Quesiti legittimi, quando nel terreno delle pubblicazioni online, prodotte con piglio professionale o meno, entrano in gioco anche i social network - come LinkedIn e Facebook. Quest’ultimo, per esempio, come già detto nelle settimane scorse non nasconde la propria volontà di diventare una specie di bizzarro editore, ospitando contenuti generati da utenti e news company e indicizzandoli seguendo una meccanica interna ben precisa.
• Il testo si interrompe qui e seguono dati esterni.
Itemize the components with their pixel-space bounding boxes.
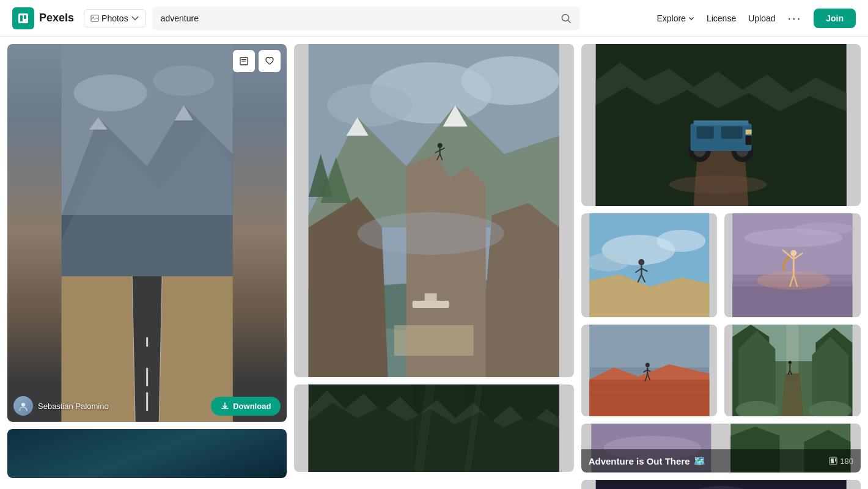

Una logica che col passare dei mesi è diventata sempre più decisiva per le sorti dei giornali online: stando a «The Facebook effect on the news» di Derek Thompson su The Atlantic il numero delle visite verso giornali online provenienti da Facebook sarebbe cresciuto nettamente negli ultimi mesi (qui un grafico eloquente) rispetto ai referral provenienti dalle ricerche di Google, dopo un lungo periodo di sostanziale parità. Thompson cerca di analizzare il funzionamento del news feed di Facebook e la longevità e il successo delle notizie su di esso, arrivando a una conclusione non troppo pessimistica: algoritmi a parte, che penalizzano in base a cambiamenti periodici e imprevedibili alcune testate piuttosto che altre (ed è il caso di Upworthy, studiato questa settimana da Business Insider), Facebook non farebbe altro che riprodurre i gusti e le preferenze dei propri utenti-lettori, che decidono attraverso l’utilizzo stesso del social cosa vorrebbero vedere più spesso in bacheca e cosa no.
Più gatti e meno hard news, quindi, senza per questo minare la sopravvivenza del giornalismo: «Le notizie leggere hanno battuto le altre news da molto tempo prima che arrivasse Zuckerberg. People ha sempre venduto più di Time Magazine»: semplicemente ci ritroviamo in ciò che «più ci ricorda noi stessi».